At the mid-points of these spread guidance ranges, the Class 13 notes would pay a multiple-at-market of 4.9 times the initial base expected loss, while the Class 14 notes would pay a multiple of 9.3 times EL, with these multiples appearing roughly 30% and more higher than comparable tranches issued early in 2022.
Update 1:
We’re now told that the target for this Residential Re 2023-1 cat bond has been lifted to between $300 million and $400 million, so a potential doubling in size of the reinsurance protection it will provide to USAA.
A tranche of Class 13 notes had a preliminary size of $75 million, but the target has now been lifted to between $100 million and $125 million of protection for USAA.
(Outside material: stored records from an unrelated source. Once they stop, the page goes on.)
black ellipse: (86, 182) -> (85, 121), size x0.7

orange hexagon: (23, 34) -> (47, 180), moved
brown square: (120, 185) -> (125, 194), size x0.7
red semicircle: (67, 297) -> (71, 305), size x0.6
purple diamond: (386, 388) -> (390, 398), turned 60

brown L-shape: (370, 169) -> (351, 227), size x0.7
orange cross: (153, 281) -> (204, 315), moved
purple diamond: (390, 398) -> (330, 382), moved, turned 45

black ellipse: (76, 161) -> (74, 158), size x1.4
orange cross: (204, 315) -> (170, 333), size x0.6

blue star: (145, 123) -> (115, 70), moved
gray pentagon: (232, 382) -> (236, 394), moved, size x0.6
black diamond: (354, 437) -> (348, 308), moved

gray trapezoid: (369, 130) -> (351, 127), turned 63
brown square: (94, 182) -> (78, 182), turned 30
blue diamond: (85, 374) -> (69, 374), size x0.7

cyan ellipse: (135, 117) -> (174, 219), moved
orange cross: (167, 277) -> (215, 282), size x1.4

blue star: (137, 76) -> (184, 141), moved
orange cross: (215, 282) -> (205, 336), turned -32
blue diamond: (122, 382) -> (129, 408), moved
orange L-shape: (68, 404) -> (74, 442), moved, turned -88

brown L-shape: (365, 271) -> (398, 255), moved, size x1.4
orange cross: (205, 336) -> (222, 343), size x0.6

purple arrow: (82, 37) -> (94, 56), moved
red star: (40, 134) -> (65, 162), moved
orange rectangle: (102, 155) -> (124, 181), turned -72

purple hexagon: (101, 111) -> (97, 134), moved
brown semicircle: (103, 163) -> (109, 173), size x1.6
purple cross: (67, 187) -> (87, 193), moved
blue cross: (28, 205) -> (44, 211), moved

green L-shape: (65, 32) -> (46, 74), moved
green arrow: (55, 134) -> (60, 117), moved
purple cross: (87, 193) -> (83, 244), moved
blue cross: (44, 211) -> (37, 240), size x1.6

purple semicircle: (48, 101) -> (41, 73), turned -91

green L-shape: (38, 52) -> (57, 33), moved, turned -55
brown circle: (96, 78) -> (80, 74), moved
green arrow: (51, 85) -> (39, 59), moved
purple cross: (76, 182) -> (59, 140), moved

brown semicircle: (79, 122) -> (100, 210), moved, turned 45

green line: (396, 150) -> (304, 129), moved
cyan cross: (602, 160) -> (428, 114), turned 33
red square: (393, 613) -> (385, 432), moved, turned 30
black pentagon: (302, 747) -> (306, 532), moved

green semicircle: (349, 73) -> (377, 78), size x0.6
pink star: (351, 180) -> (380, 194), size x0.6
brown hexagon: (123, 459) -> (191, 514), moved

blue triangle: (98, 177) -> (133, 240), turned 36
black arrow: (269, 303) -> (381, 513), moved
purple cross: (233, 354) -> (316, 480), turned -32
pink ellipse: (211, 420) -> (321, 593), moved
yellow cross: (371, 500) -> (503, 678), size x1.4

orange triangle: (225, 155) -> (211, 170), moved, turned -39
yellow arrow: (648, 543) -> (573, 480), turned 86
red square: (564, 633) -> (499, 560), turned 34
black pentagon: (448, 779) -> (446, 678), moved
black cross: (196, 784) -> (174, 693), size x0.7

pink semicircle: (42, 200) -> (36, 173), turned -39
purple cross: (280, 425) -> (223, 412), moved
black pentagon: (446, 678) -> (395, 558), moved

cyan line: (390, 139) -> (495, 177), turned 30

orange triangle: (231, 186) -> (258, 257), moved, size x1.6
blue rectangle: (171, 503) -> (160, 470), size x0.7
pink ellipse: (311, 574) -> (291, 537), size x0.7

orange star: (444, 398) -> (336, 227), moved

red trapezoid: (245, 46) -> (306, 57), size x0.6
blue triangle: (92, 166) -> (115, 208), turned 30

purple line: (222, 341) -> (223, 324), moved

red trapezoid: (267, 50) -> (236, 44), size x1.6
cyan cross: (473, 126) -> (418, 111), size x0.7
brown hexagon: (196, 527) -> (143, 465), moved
The Class 13 notes have an initial base expected loss of 2.11% and were first offered with price guidance in a range from 10% to 10.75%, but this has now been narrowed to guidance of 10% to 10.5%, we understand.
A tranche of Class 14 notes launched with a preliminary size of $125 million, but this target is now for between $200 million and $275 million of cover for USAA.
The Class 14 notes have an initial base expected loss of 0.75% and were first offered with price guidance in a range from 6.75% to 7.25%, but this has now also narrowed to a range of 6.5% to 6.75%, so could price at or below the low-end of initial guidance, we’re told.
Update 2:
USAA secured the 100% upsizing of its latest catastrophe bond, with this issuance set to provide it $400 million of collateralized multi-peril reinsurance protection.
The Class 13 notes upsized to $125 million, with the notes having an initial base expected loss of 2.11%, they were priced to pay investors a spread of 10.5%, so in the upper-half of initial price guidance.
The Class 14 notes secured USAA $275 million of reinsurance cover, with their initial base expected loss of 0.75% they priced to pay investors a spread of 6.5%, so below the low-end of initial guidance.